Fluids used in stimulation are designed to open fractures and transport proppant along the length of the fracture. As a consequence, the rheological behavior of that fluid is very carefully designed. Throughout the past years many systems have been developed to achieve a subtle balance of properties in which the fluid initially develops a specified viscosity in the fracture, followed by rapid fluid rheology breaking and fracture cleanup at the end of the operation. In addition, a good fluid loss control is of key importance for treatment efficiency as well as for the prevention of formation damage. Current grades of derivatized guars show improved cleanup versus native guars but are still not fully satisfactory. In addition, polymer free systems based on viscoelastic surfactants (VES) have raised considerable interest due to their ease of cleanup leaving no residues in the fractures. Nevertheless, these systems still need high active concentrations to develop rheology at elevated temperature and in hard water conditions.
Alternative systems based on synthetic polymers have shown increasing interest over the past years for Oil and Gas applications but their utilization as rheology modifiers in stimulation fluids are still limited. Most of their application is in polymer flooding (EOR) or friction reduction.
Associative polymers based on polyacrylamide derivatives can demonstrate dramatically enhanced rheological performance over standard hydrophilic polymers. Hydrophobic associations behave like crosslinking points providing improved Proppant suspension. These crosslinking points are physical associations and can easily be disrupted just like VES with dilution or in the presence of hydrocarbons or surfactants and leave little to no residues in a Proppant pack.

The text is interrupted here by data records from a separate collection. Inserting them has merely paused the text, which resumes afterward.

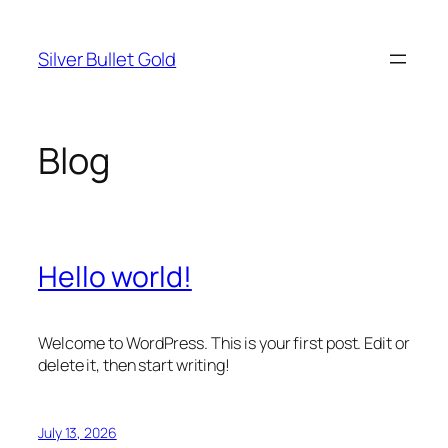
Skip
to
Silver Bullet Gold
content
Blog
Hello world!
Welcome to WordPress. This is your first post. Edit or
delete it, then start writing!
July 13, 2026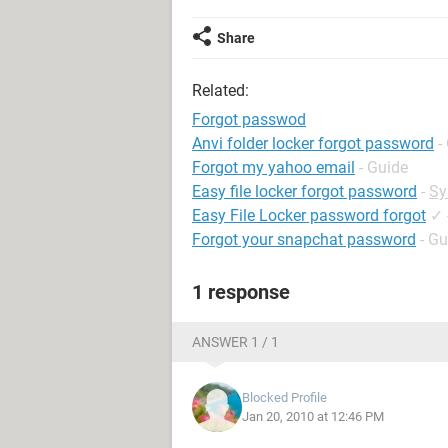
Share
Related:
Forgot passwod
Anvi folder locker forgot password
-
Forgot my yahoo email
- Guide
Easy file locker forgot password
-
Sy
Easy File Locker password forgot
✓
Forgot your snapchat password
- Gu
1 response
ANSWER 1 / 1
Blocked Profile
Jan 20, 2010 at 12:46 PM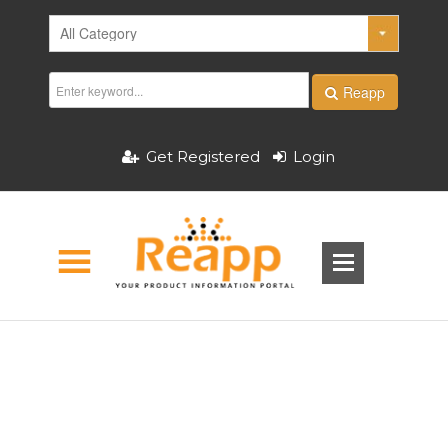
Reapp
Get Registered
Login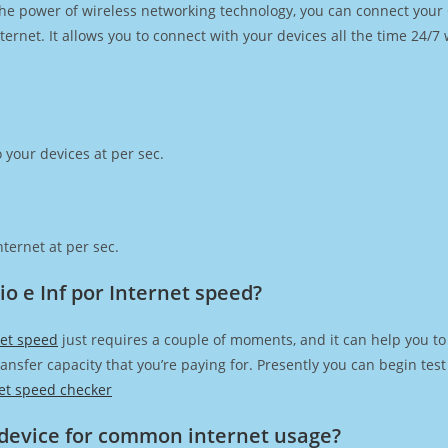
h the power of wireless networking technology, you can connect you
ernet. It allows you to connect with your devices all the time 24/7
 your devices at per sec.
ternet at per sec.
 e Inf por Internet speed?
net speed
just requires a couple of moments, and it can help you to
transfer capacity that you’re paying for. Presently you can begin te
et speed checker
device for common internet usage?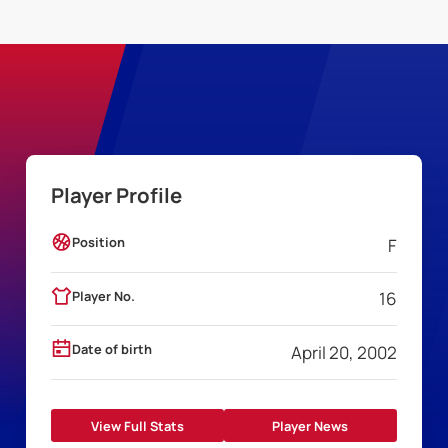
Player Profile
Position
F
Player No.
16
Date of birth
April 20, 2002
View Full Stats
Player News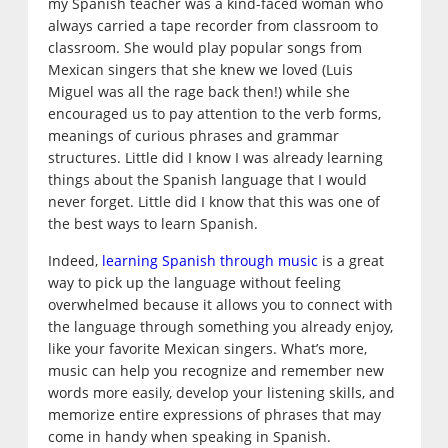
my Spanish teacher was a kind-faced woman who
always carried a tape recorder from classroom to
classroom. She would play popular songs from
Mexican singers that she knew we loved (Luis
Miguel was all the rage back then!) while she
encouraged us to pay attention to the verb forms,
meanings of curious phrases and grammar
structures. Little did I know I was already learning
things about the Spanish language that I would
never forget. Little did I know that this was one of
the best ways to learn Spanish.
Indeed,
learning Spanish through music
is a great
way to pick up the language without feeling
overwhelmed because it allows you to connect with
the language through something you already enjoy,
like your favorite Mexican singers. What’s more,
music can help you recognize and remember new
words more easily, develop your listening skills, and
memorize entire expressions of phrases that may
come in handy when speaking in Spanish.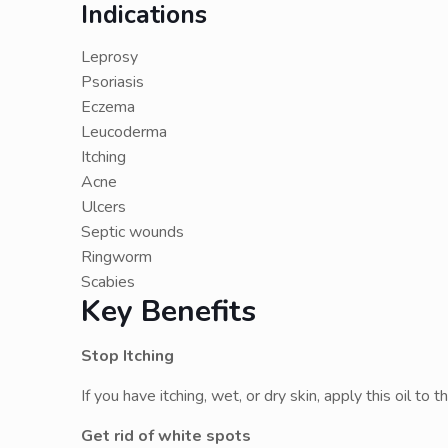
Indications
Leprosy
Psoriasis
Eczema
Leucoderma
Itching
Acne
Ulcers
Septic wounds
Ringworm
Scabies
Key Benefits
Stop Itching
If you have itching, wet, or dry skin, apply this oil to
Get rid of white spots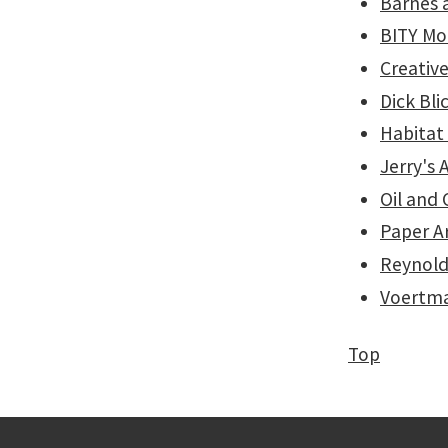
Barnes 
BITY Mo
Creative
Dick Bli
Habitat
Jerry's 
Oil and
Paper A
Reynold
Voertma
Top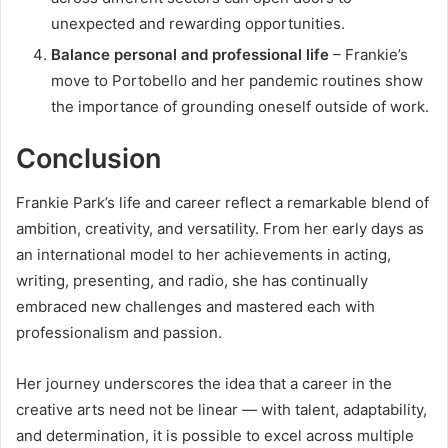
unexpected and rewarding opportunities.
Balance personal and professional life
– Frankie’s
move to Portobello and her pandemic routines show
the importance of grounding oneself outside of work.
Conclusion
Frankie Park’s life and career reflect a remarkable blend of
ambition, creativity, and versatility. From her early days as
an international model to her achievements in acting,
writing, presenting, and radio, she has continually
embraced new challenges and mastered each with
professionalism and passion.
Her journey underscores the idea that a career in the
creative arts need not be linear — with talent, adaptability,
and determination, it is possible to excel across multiple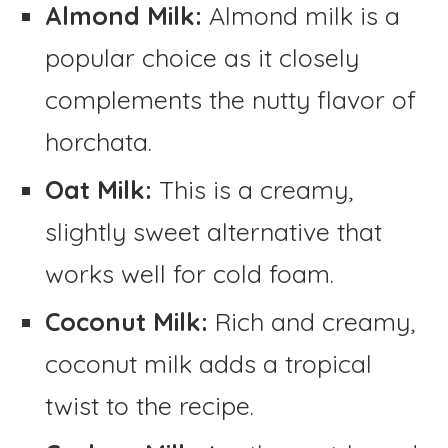
Almond Milk:
Almond milk is a
popular choice as it closely
complements the nutty flavor of
horchata.
Oat Milk:
This is a creamy,
slightly sweet alternative that
works well for cold foam.
Coconut Milk:
Rich and creamy,
coconut milk adds a tropical
twist to the recipe.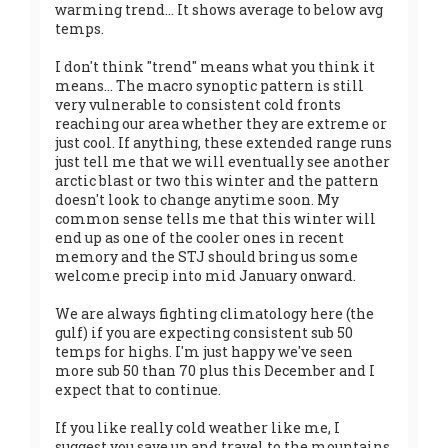
warming trend... It shows average to below avg
temps.
I don't think "trend" means what you think it
means... The macro synoptic pattern is still
very vulnerable to consistent cold fronts
reaching our area whether they are extreme or
just cool. If anything, these extended range runs
just tell me that we will eventually see another
arctic blast or two this winter and the pattern
doesn't look to change anytime soon. My
common sense tells me that this winter will
end up as one of the cooler ones in recent
memory and the STJ should bring us some
welcome precip into mid January onward.
We are always fighting climatology here (the
gulf) if you are expecting consistent sub 50
temps for highs. I'm just happy we've seen
more sub 50 than 70 plus this December and I
expect that to continue.
If you like really cold weather like me, I
suggest you save up and travel to the mountains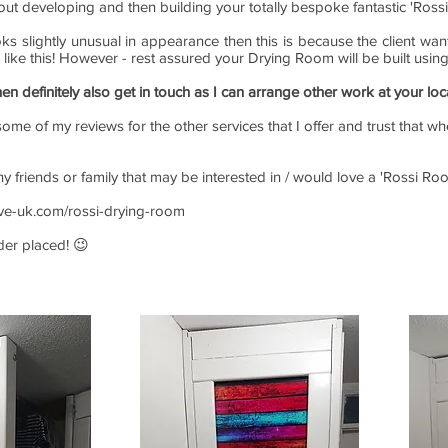
out developing and then building your totally bespoke fantastic 'Ross
oks slightly unusual in appearance then this is because the client w
e like this! However - rest assured your Drying Room will be built usin
hen definitely also get in touch as I can arrange other work at your loc
ome of my reviews for the other services that I offer and trust that wh
any friends or family that may be interested in / would love a 'Rossi 
ive-uk.com/rossi-drying-room
rder placed! 😉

In order to meet challenging Oil and Gas rheological performance targets focusing on high temperature efficiency, associative polymers are here prepared using the Micellar polymerization process. This process consists of the aqueous polymerization of hydrophilic monomers in presence of micelles containing hydrophobic monomers and yields hydrophilic polymers bearing a small amount of hydrophobic groups with multiple hydrophobic monomers per group. The amounts of groups as well as the number of hydrophobes per group are can be tuned to meet rheology targets. In addition, coupling this process with a controlled radical polymerization technique affords associative polymers of significantly higher performance through the reduction of chain to chain compositional heterogeneities which are known to be a significant limitation of the Micellar polymerization process.
The present study demonstrates that primary rheological performance can be met up to very high temperatures using this unique process. In addition, fluid-loss control data as well as a preliminary assessment of cleanup are presented and discussed versus classical gelling systems.